Kleber Mendonça Filho, nominado al Oscar por O agente secreto (El agente secreto), película que se puede ver en los cines de Rosario, adviertió sobre los peligros de romantizar la dictadura brasileña: “La nostalgia es pensar que las cosas eran mucho mejores en el pasado; mi película puede parecer acogedora, pero ese pasado no era un lugar mejor”.
Hace apenas cuatro meses que Mendonça Filho estrenó en Brasil la película que hoy aspira al mayor galardón de la industria, con nominaciones a mejor film, mejor película internacional, mejor actor y mejor casting.
El éxito y reconocimiento de su película lo llevó no solamente a protagonizar la temporada de premios de Hollywood al haberse embolsado ya premios como el Globo de Oro o el Premio Spirit de Cine Independiente, sino incluso a protagonizar el carnaval de su país, que abrazó abiertamente el film.
“Había muñecos gigantes parecidos a mí y a Wagner (Moura, el protagonista de la película), y de otros personajes, como la pierna (por una de las escenas). Es simplemente increíble ver cómo la película se está convirtiendo en un fenómeno cultural de una manera muy fuerte”, aseguró el director.
Aunque el público celebra su éxito internacional, el film protagonizado por Wagner Moura es duro, retrata una dictadura donde el miedo y la vigilancia impregnan la vida cotidiana al seguir la historia de Marcelo, un hombre que lucha por reencontrarse con su hijo y escapar del país mientras es perseguido por la maquinaria represiva del Estado.

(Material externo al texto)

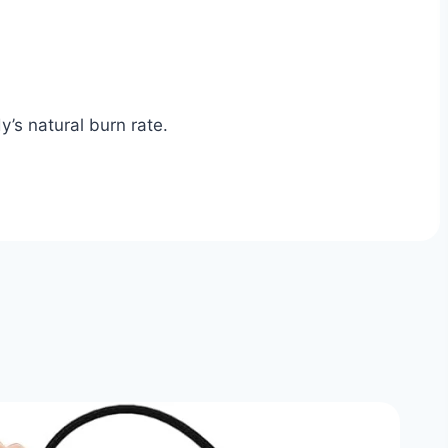
’s natural burn rate.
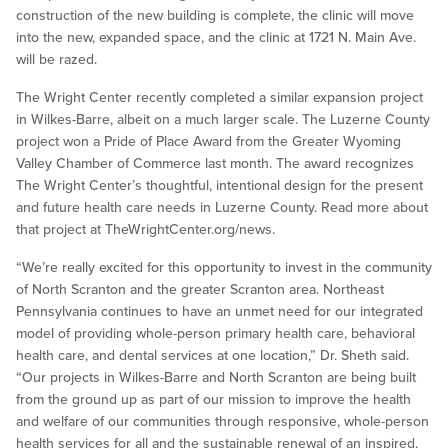
construction of the new building is complete, the clinic will move
into the new, expanded space, and the clinic at 1721 N. Main Ave.
will be razed.
The Wright Center recently completed a similar expansion project
in Wilkes-Barre, albeit on a much larger scale. The Luzerne County
project won a Pride of Place Award from the Greater Wyoming
Valley Chamber of Commerce last month. The award recognizes
The Wright Center’s thoughtful, intentional design for the present
and future health care needs in Luzerne County. Read more about
that project at TheWrightCenter.org/news.
“We’re really excited for this opportunity to invest in the community
of North Scranton and the greater Scranton area. Northeast
Pennsylvania continues to have an unmet need for our integrated
model of providing whole-person primary health care, behavioral
health care, and dental services at one location,” Dr. Sheth said.
“Our projects in Wilkes-Barre and North Scranton are being built
from the ground up as part of our mission to improve the health
and welfare of our communities through responsive, whole-person
health services for all and the sustainable renewal of an inspired,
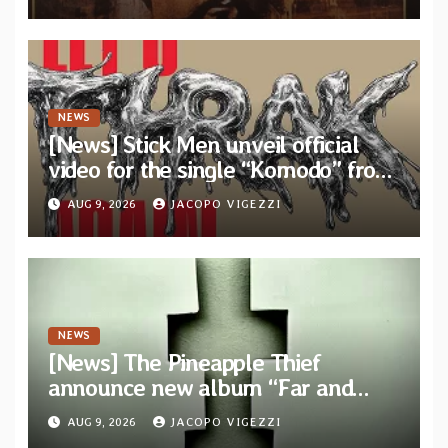
bonus track
NEWS
[News] Stick Men unveil official
video for the single “Komodo” from
upcoming album “Let’s THRAK
AUG 9, 2026
JACOPO VIGEZZI
Again”
NEWS
[News] The Pineapple Thief
announce new album “Far and
Wide” and unveil the single “New
AUG 9, 2026
JACOPO VIGEZZI
World Order”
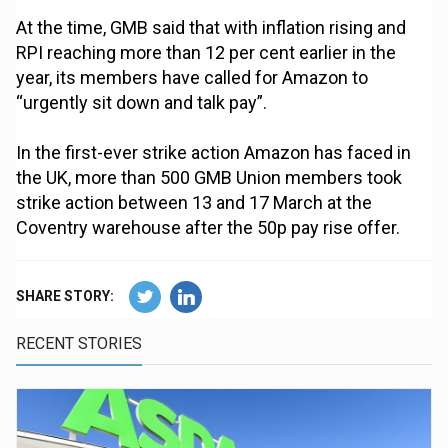
At the time, GMB said that with inflation rising and
RPI reaching more than 12 per cent earlier in the
year, its members have called for Amazon to
“urgently sit down and talk pay”.
In the first-ever strike action Amazon has faced in
the UK, more than 500 GMB Union members took
strike action between 13 and 17 March at the
Coventry warehouse after the 50p pay rise offer.
SHARE STORY:
RECENT STORIES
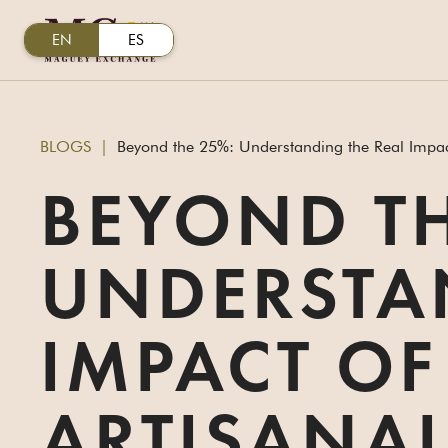
EN
ES
BLOGS
|
Beyond the 25%: Understanding the Real Impact 
BEYOND TH
UNDERSTA
IMPACT OF
ARTISANAL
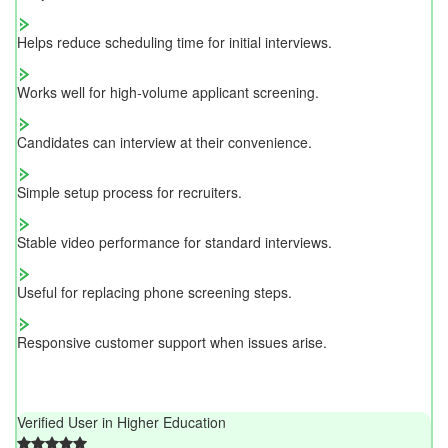
Helps reduce scheduling time for initial interviews.
Works well for high-volume applicant screening.
Candidates can interview at their convenience.
Simple setup process for recruiters.
Stable video performance for standard interviews.
Useful for replacing phone screening steps.
Responsive customer support when issues arise.
Verified User in Higher Education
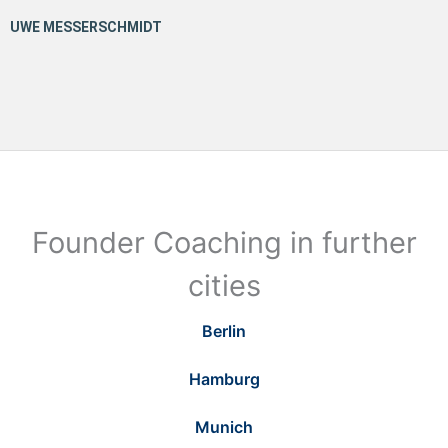
Founder Coaching in further
cities
Berlin
Hamburg
Munich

“Realmente creo que El agente secreto trata sobre el poder. Sobre cómo se ejerce y cómo las personas lidian con él. Y eso es universal”, relató Mendonça Filho.
Memoria y archivo
Su película es también “sobre archivos”, explicó el realizador. El protagonista trabaja en el Registro de Identidad y busca el acta de nacimiento de su madre; su testimonio de persecución queda grabado en casetes, y su historia será revisada en el futuro por historiadores, navegando entre presente y pasado en distintos niveles temporales, subrayando la importancia de la preservación de la memoria.
Pero Mendonça Filho está lejos de ser nostálgico, aun cuando la película pinta la década del 70 con colores saturados y noir clásico.
“Vi una reacción en Letterboxd que me hizo reír: le dieron cuatro estrellas y escribieron ‘ojalá pudiera vivir en el Brasil de los 70’. Pensé: ‘¿Por qué no? Tal vez la programación de cine era mejor’», bromeó. “Pero no es realmente lo que tenía en mente”, precisó de inmediato.
“Hay una diferencia entre ese sentido puro de nostalgia y mirar al pasado de una manera en que intentás entenderlo. Nostalgia es a menudo el anhelo, o incluso el pensamiento de que las cosas eran mucho mejores en el pasado. Y yo no suscribo realmente a esa idea”, añade.
Su película es ahora un archivo que se gestó tras el paso del gobierno ultraderechista de Jair Bolsonaro y hoy resuena en Estados Unidos, donde el extremismo político vuelve a polarizar el debate político.
“Yo creo que todas las películas son un archivo para el futuro. Creo que Pretty Woman es un archivo para el futuro, y creo que Scream 7 será un archivo para el futuro”, explicó.
Ex crítico de cine convertido en programador y director, Mendonça Filho ve el cine brasileño “en una situación muy saludable”, con producciones que surgen “de diferentes lugares y trayectorias” gracias al sistema público de financiamiento que consolida a Brasil como potencia cinematográfica internacional.
El año pasado, la película Ainda estou aquí (Aún estoy aquí), de Walter Salles, se alzó con el Oscar a mejor película internacional, y su protagonista Fernanda Torres hizo lo propio con el de mejor actriz en los Globos de Oro, un hito que se podría repetir este año.
Un legado
Así como Mendonça Filho creció admirando a grandes directores como Eduardo Coutinho, él mismo es ahora un referente para las nuevas generaciones de cineastas y es algo que asume con responsabilidad.
Al recibir el galardón a mejor película extranjera en los Premios Spirit de Cine Independiente, el cineasta dedicó su triunfo a nuevos directores.
“Creo que la realidad ahora está llena de tensiones y conflictos, pero también, espero, de afecto y amor. Así que es un gran momento para ser joven cineasta, porque hay mucho de qué hablar y mucho que filmar”, apuntó.
Así como cuatro años atrás comenzó a gestarse en su cabeza El agente secreto mientras hacía Retratos fantasmas, Mendonça Filho adelantó que ya tiene en mente su próximo proyecto.
“La película en la que estoy pensando realmente requerirá mucha investigación y tiempo para escribir un guión”, finalizó sin adelantar detalles de lo que será su nuevo proyecto.